Le racisme naît de la difficulté que chacun éprouve à accepter l’autre, refusant, volontairement ou involontairement, l’ouverture à l’autre. L’homme se heurte à ses propres habitudes : routine, facilité, paresse de remettre ses idées en question le limitent terriblement. Ce carcan de préjugés dont il n’est pas conscient la plupart du temps, est une entrave à l’ouverture à l’autre. Or les hommes respirent le même air, partagent la même planète, ont les mêmes origines, une même mère (la Nature). Leurs structures physiques, psychologiques et spirituelles sont communes. Ce sont nos expériences qui nous ont transformés, nos chemins qui nous ont changés. Il est vrai que chaque homme est différent par sa démarche extérieure et intime. Cela s’exprime aussi bien dans sa psychologie, sa sensibilité, ses goûts, ses buts. Il n’en reste pas moins vrai que le commun dénominateur est l’Humanité. Cette racine commune crée le lien mais le dynamisme même de la vie appelle à l’expression des différences. Attention au piège de l’homogénéisation car elle entraîne disparition, destruction. Claude Lévy-Strauss n’insiste-t-il pas sur le fait que toute tendance à l’homogénéisation entraîne inéluctablement l’anéantissement ?

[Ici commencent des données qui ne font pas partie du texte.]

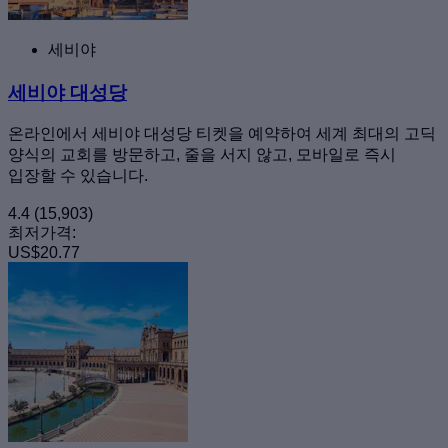
세비야
세비야 대성당
온라인에서 세비야 대성당 티켓을 예약하여 세계 최대의 고딕
양식의 교회를 방문하고, 줄을 서지 않고, 모바일로 즉시
입장할 수 있습니다.
4.4
(15,903)
최저가격:
US$20.77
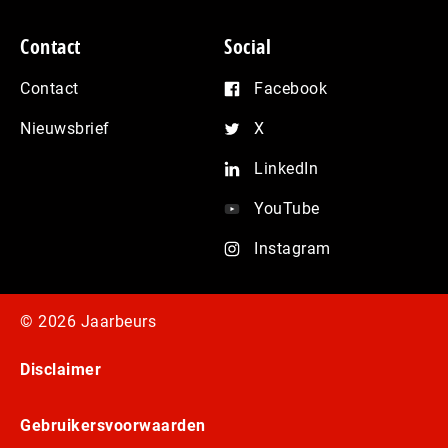
Contact
Social
Contact
Facebook
Nieuwsbrief
X
LinkedIn
YouTube
Instagram
© 2026 Jaarbeurs
Disclaimer
Gebruikersvoorwaarden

La diversité des expériences permet de développer des qualités de survie inégalables. Tous les groupes humains ont apporté leur part à l’expérience humaine. Développer une culture unique menerait à une catastrophe planétaire. C’est pourquoi certains organismes internationaux essaient de promouvoir la différence et non la ségrégation.

Tous les systèmes qui tendent à homogénéiser une société lui font perdre son tonus. C’est le cas des sociétés collectivistes qui ne permettent pas l’épanouissement du potentiel humain ; elles privent des millions d’êtres de la possibilité de garder la mémoire vivante des multiples possibilités. Elles sont déracinantes et, par elles, la planète devient une table rase.